After my first meeting with Leigh, I attended a lecture by Serbian artist Irena Haiduk at Berkeley Art Museum and Pacific Film Archive (BAMPFA). Haiduk’s talk focused on her oral corporation Yugoexport, a company that she founded in 2015 after assuming the name/corporate identity of a defunct-Serbian apparel manufacturer and weapons exporter. Haiduk frequently critiques structures of capital exchange and commodity fetish, and during her lecture, she discussed her distrust of image-based media, and how it stems from a concern that pictures reproduce the “perspective” of those who have the power to control channels of media distribution. In turn, Haiduk proposed that she wanted to think of her presentations at venues like Documenta 14 in Kassel and Athens — installations that often resemble a kind of “anti” pop-up shop — less as exhibitions and more as demonstrations, a word that Haiduk slyly remarked not only has associations with political assembly (demos), but also a homonymic word play with the demonic. The artwork as demon, or sinister spirit — — maybe Courtney Love was onto something when she declared herself “a walking study / in demonology”:

That initial charge sparked by Haiduk’s proposition brought me back two weeks earlier, when I saw Danh Vo’s solo presentation Take My Breath Away at the Guggenheim in New York.
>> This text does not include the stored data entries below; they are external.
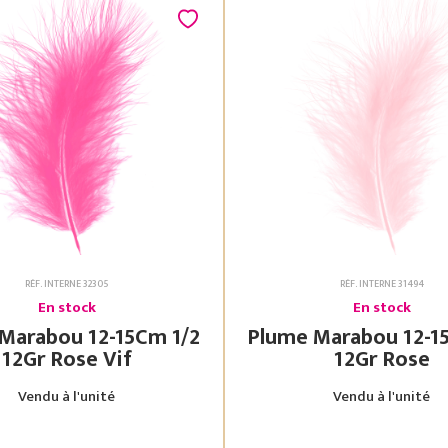
RÉF. INTERNE 32305
RÉF. INTERNE 31494
En stock
En stock
bou 12-15Cm 1/2
Plume Marabou 12-15Cm 1/2
12Gr Rose Vif
12Gr Rose
Vendu à l'unité
Vendu à l'unité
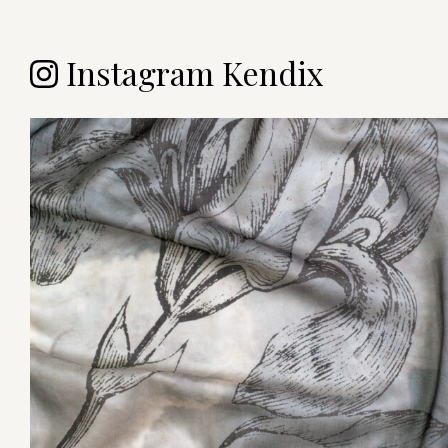
Instagram Kendix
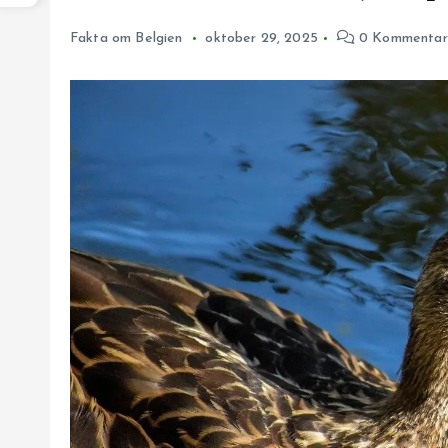
Fakta om Belgien
oktober 29, 2025
0 Kommentar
I didn’t know much about Vo’s practice and was immediately floored by the juxtaposition of works: family artifacts re-imaged as sculptural assemblages, many from his parents’ flight from Vietnam following the political collapse of the 1970s; reclaimed historical objects; such as dismantled crystal chandeliers from the Hotel Majestic in Paris, where the Paris Peace Accords were signed in 1973 (and which led to the United States’ withdrawal from the Vietnam War); and monstrous sculptural hybrids composed of spliced and repurposed statues and reliquaries (a dissected French gothic wooden Madonna statues fused to the torso of a marble faun) that displayed a punkish “fuck you” ir/reverence for the historical object.
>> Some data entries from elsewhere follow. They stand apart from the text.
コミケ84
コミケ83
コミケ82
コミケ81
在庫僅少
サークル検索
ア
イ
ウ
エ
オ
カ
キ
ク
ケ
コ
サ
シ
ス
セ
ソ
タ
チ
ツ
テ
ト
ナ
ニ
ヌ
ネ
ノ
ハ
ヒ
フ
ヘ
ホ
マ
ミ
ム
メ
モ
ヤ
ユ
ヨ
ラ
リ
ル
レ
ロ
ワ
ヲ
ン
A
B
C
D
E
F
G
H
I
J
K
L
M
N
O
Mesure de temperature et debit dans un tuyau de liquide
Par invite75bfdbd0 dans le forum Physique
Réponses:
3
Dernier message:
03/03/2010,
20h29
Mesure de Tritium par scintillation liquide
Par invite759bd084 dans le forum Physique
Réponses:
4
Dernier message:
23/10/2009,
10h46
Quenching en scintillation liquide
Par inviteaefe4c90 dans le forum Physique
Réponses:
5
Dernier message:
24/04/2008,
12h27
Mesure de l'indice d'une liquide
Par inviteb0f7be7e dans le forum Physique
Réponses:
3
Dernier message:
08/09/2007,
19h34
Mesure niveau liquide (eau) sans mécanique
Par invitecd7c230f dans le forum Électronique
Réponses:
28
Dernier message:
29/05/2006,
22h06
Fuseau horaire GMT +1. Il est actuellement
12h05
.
Danh Vo, “Oma Totem”, 2009; Television, refrigerator, washing machine, wooden crucifix and card, 220 x 60 x 60 cm; installation image from Take My Breath Away, 2018, the Solomon R. Guggenheim Museum, New York, NY; Artwork courtesy of the artist and Isabella Bortolozzi, Berlin; photo: Anton Stuebner.

Painful personal and political narratives haunt Vo’s work, but his presentation at the Guggenheim — a full-scale takeover of its iconic ramp — has an anarchic force that resists straight-up elegy. Instead, Vo’s work possesses the Guggenheim, occupying its hallowed spaces with an almost demonic glee made all the more apparent through repeated invocations (both sculpturally and contextually) of the classic 1973 horror film, The Exorcist:

I’ve written about the ecstatic, and the experience of how a powerful artwork takes hold of me, but I’ve always conceptualized it in terms of an almost spiritual moment that, in more flowery moments, I’d characterize as a kind of grace. But maybe it’s time to stop thinking about grace, and to start conceptualizing an aesthetics of demonology. We need to reimagine our creative interventions as possessions — less Gwenyth Paltrow, more Isabelle Adjani — and to stop reading Hans-Ulrich Obrist, and start reading Aleister Crowley. More urgently, we need to take up Irena Haiduk’s proposition as a fundamental challenge to stop worrying about how our work will live up to institutional standards, and to start plotting how to haunt them instead.

Friedkin, William, dir. “The Exorcist”. 1973; Burbank, CA: Warner Home Video, 1998; DVD.